It’s that time of year again. The leaves are turning, the red cups are back at Starbucks, scarves and boots are back in style, and people are talking about Open Enrollment Period (OEP). Ok, maybe you haven’t seen the last one, but it’s pretty important.
Open Enrollment is the time of year when you can buy or change your health insurance on the marketplace exchanges. At Catch, we’re here to help you build your own your own safety net, including tackling the health insurance marketplace.
We’ll start by asking you some questions to guide. Think of this like a “Choose your own Adventure” for health insurance. Then we’ll ask some questions you’re probably thinking. It’ll be fun. Let’s do it.
Do you get health insurance from an employer, family member (spouse or parent), or the US Government (Veterans, Medicare, Medicaid)?
Yes? Well good news, there’s no need for you to read further. Open enrollment is designed for people who don’t have access to plans from other sources.
No? Not a problem. Welcome to the OEP Squad.
Do you know when you can buy your health insurance?
Yes? Ok, smarty pants. Gold star for you. No? For most states, the Open Enrollment window is November 1 - December 15, 2018.
If you live in the following states, you’ve got a longer period during which to enroll. Thank your state legislators.
California: October 15 - January 15
Colorado: November 1 - January 15
Massachusetts: November 1 - January 23
Minnesota: November 1 - January 13
New York: November 1 - January 31
Rhode Island: November 1 - December 31
Washington D.C.: November 1 - January 31
Why do you have to buy insurance during this time period?

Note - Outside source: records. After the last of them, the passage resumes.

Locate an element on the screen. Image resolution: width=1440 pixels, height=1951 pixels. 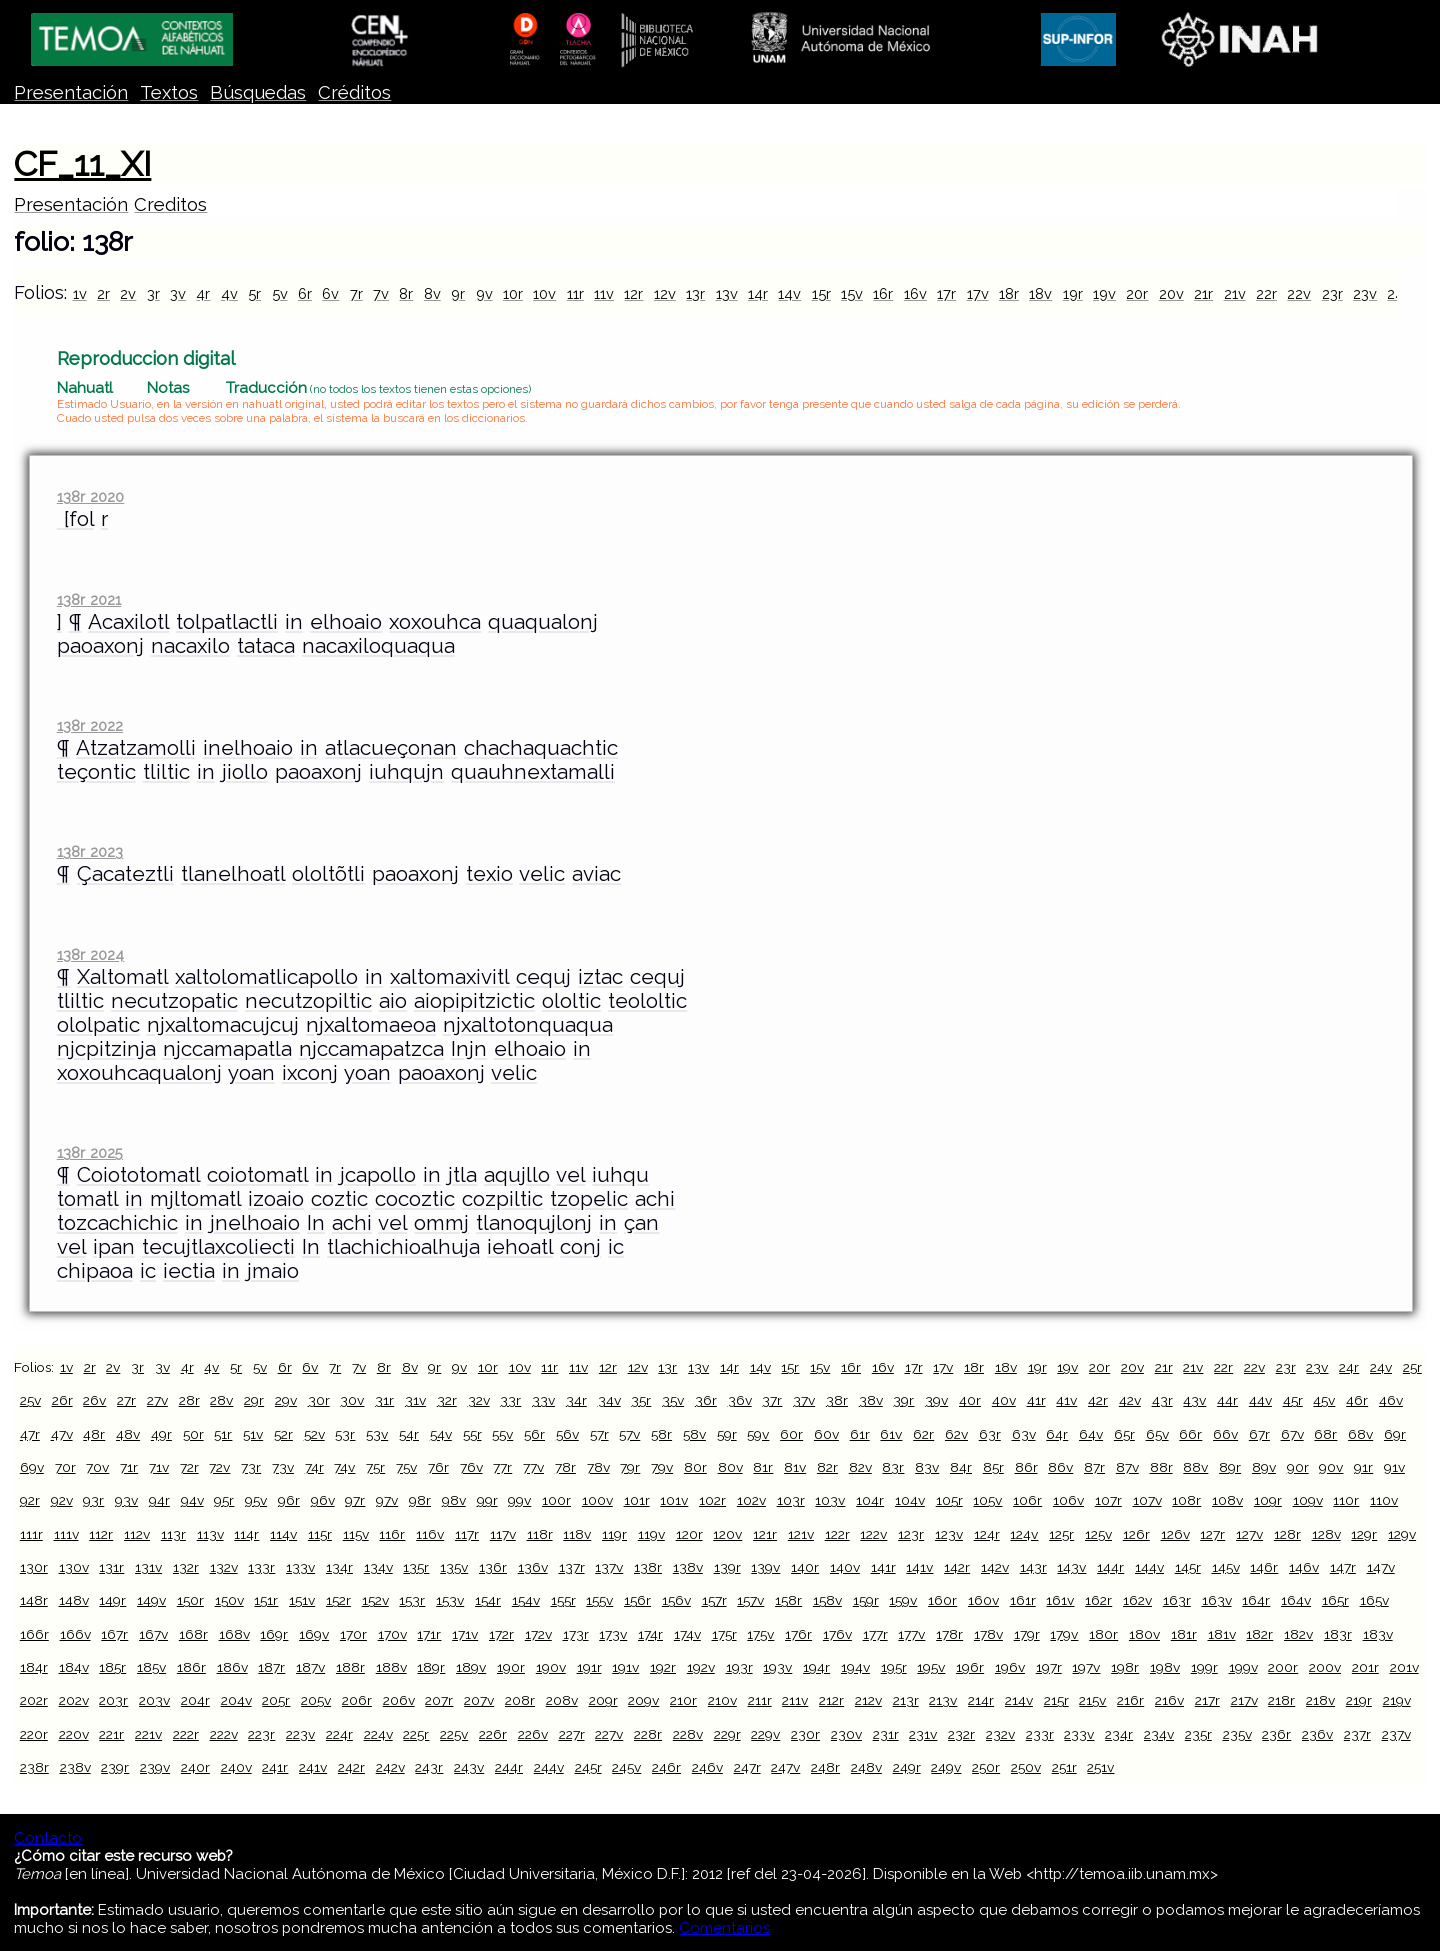 136v is located at coordinates (533, 1567). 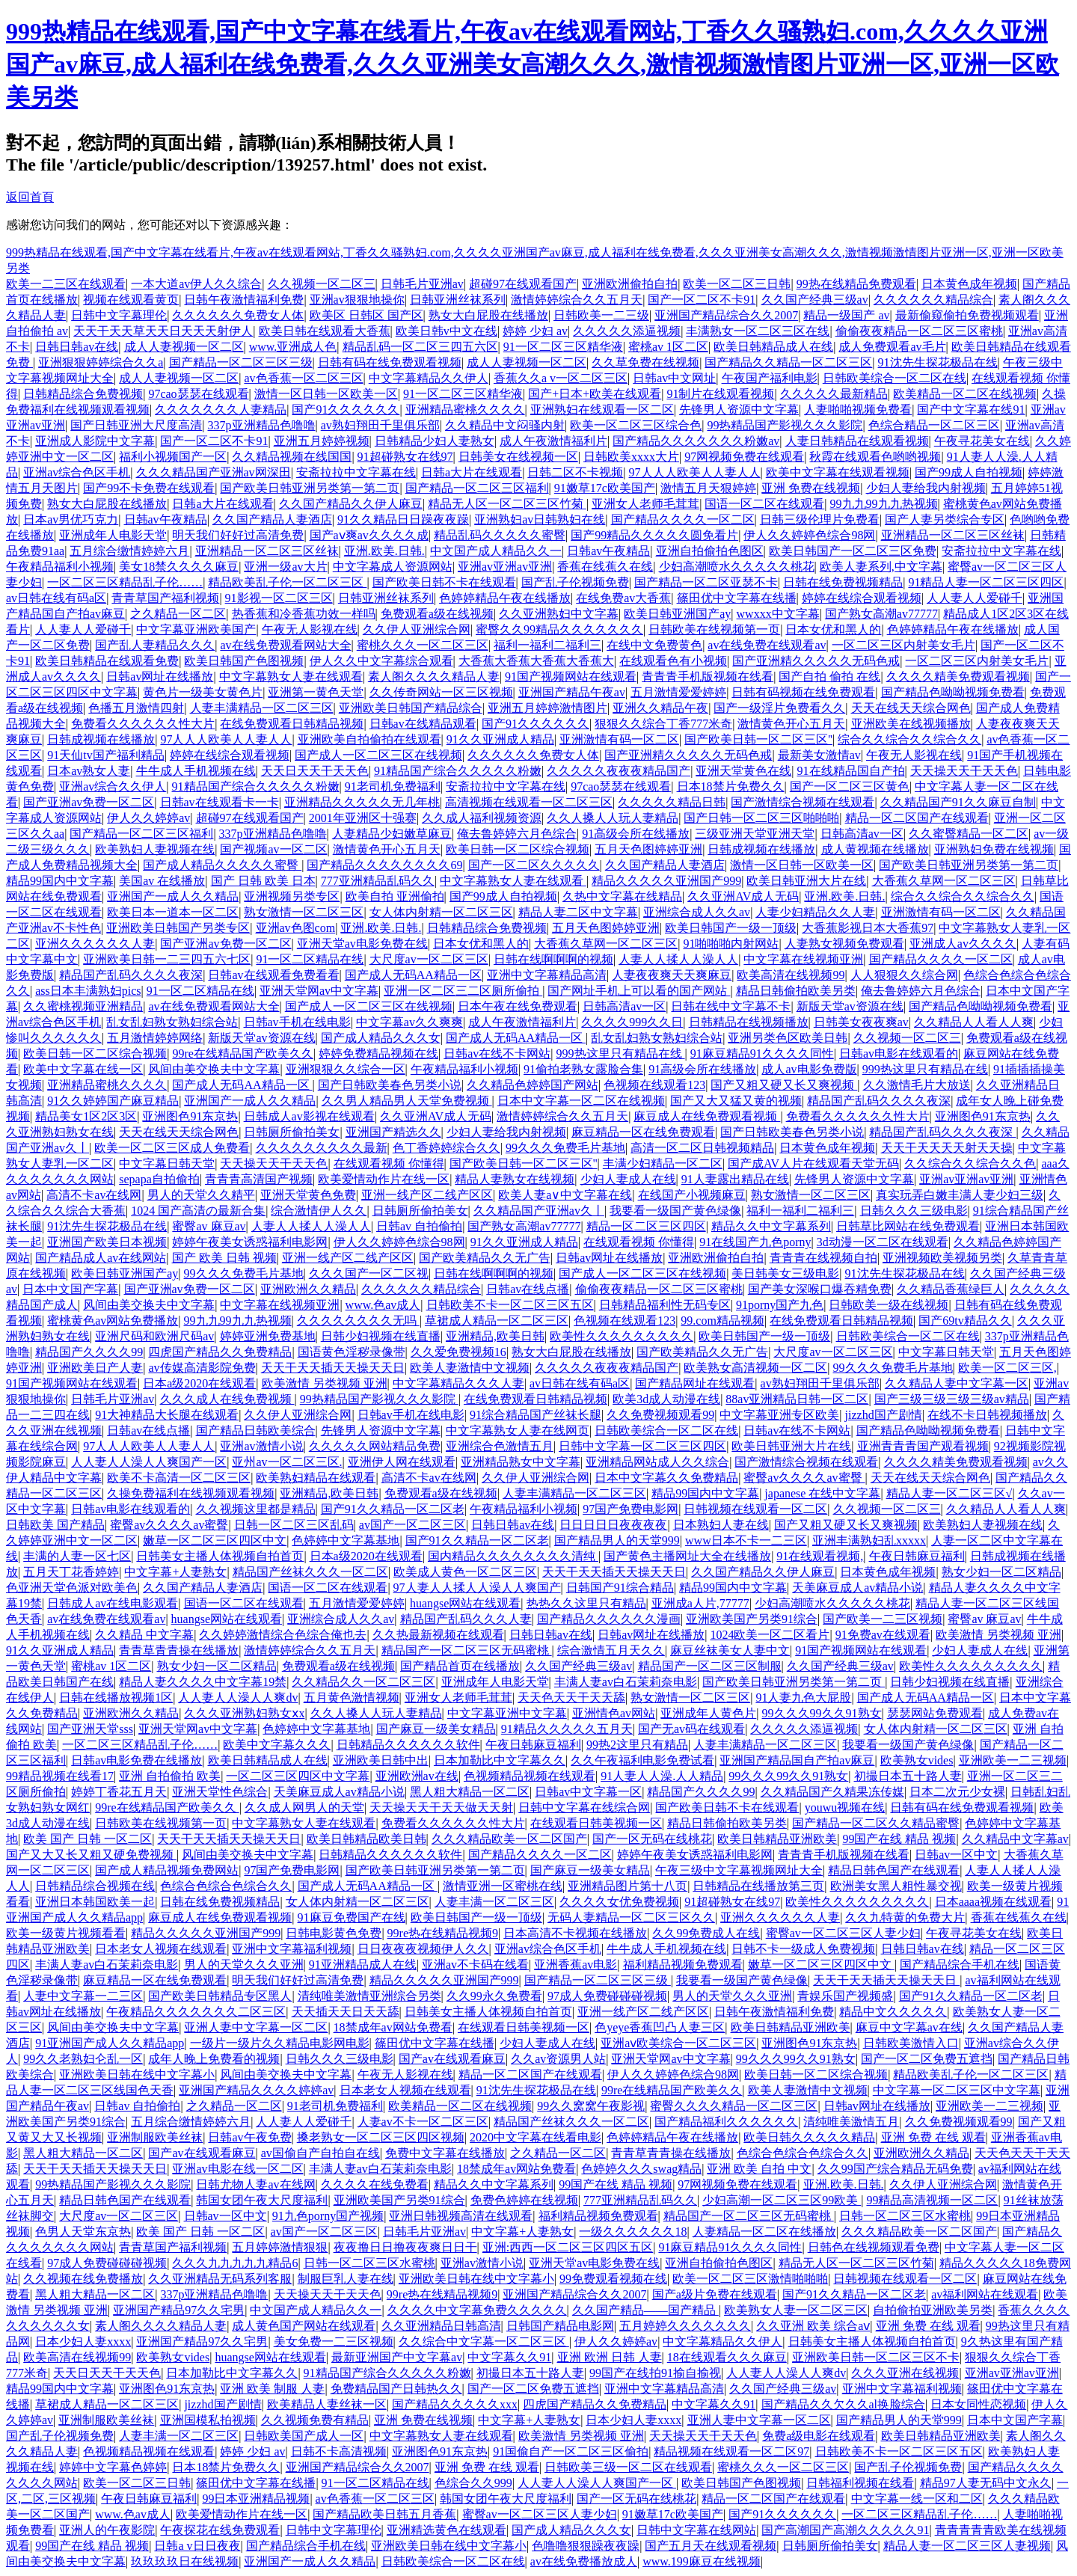 The image size is (1077, 2576). I want to click on 91嫩草17c欧美国产, so click(604, 488).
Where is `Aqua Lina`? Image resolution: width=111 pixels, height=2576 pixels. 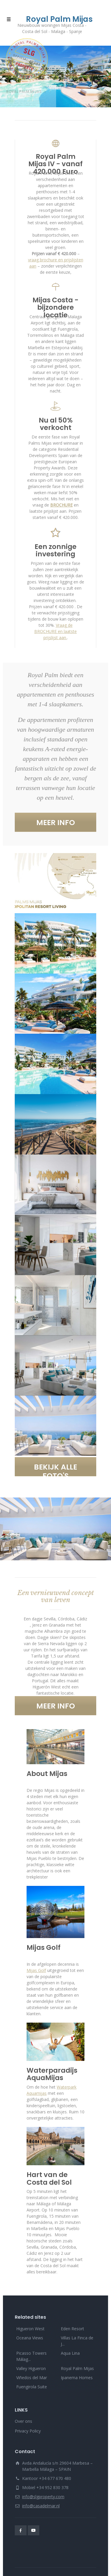 Aqua Lina is located at coordinates (70, 2353).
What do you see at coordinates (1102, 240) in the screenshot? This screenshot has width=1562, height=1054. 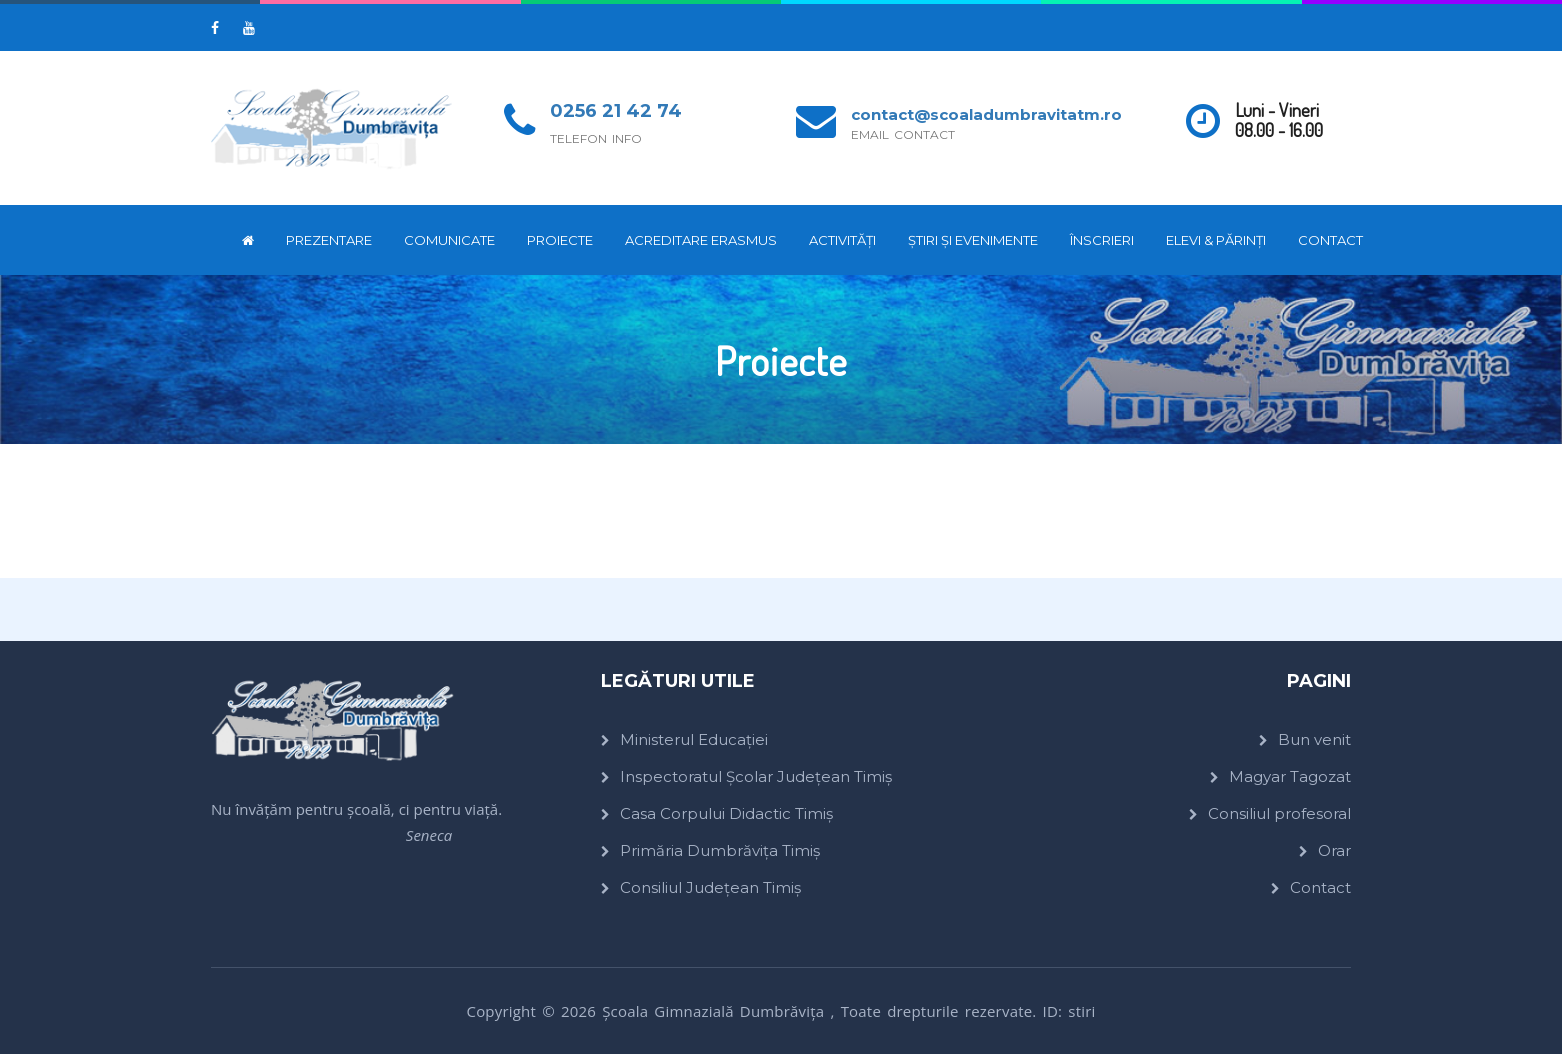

It’s weird right? The basic concept of open enrollment is to require all people to buy health insurance during a fixed time period so the risk is balanced between those who are sick and those who are healthy. Insurance companies can then keep a stable pool of sick people and keep prices predictable. If anyone could sign up for insurance at any time, the theory goes, people would only sign up when they needed to file claims - not when they are healthy.
Do you know what you’re going to pay?
Trick question. This is one of the hardest things about the health insurance market. What you pay, under what circumstances, to whom is harder than rocket science. Mostly because rocket science is at least logical.
So what can we do to help? A few things.
First, you should know if you qualify for subsidies (premium tax credits or through cost-sharing). If you qualify, you may end up paying less for health insurance than you thought. In fact, in February 2018, nearly 90 percent of those who got health insurance from an exchange qualified for subsidies.
Second, you should think about what type of care you need. Understand that most insurance premiums are calculated on a sliding scale: higher premiums mean you pay less when you receive care (known as platinum plans), and lower premiums mean you pay more when you receive care (scaling down as gold, silver, and bronze plans).
There are a lot of details to understand in subsidies and plan types, which is why they’ll be the topics of our next update.
If you already have a plan, do you need to change it for 2019?
You don’t have to change your plan each year, but you may find it helpful. Your premiums may go up more than you expect, prescriptions may no longer be covered, or your doctor may elect to not accept your plan next year. Checking out what’s available in the marketplace may help you find a plan that better fits your needs.
One last question: where do you get your health insurance for open enrollment?
You now know a lot of the basics about Open Enrollment for 2019, but there’s one thing left - where do you actually purchase the insurance? The answer is that it depends what state you live in.
You can go to the federal exchange and enter your state to find out exactly where you can purchase plans through Open Enrollment.
No doubt, getting your own health insurance is difficult and too expensive, but the first step to getting the coverage you need is understanding the marketplace. Catch is here to help you do just that.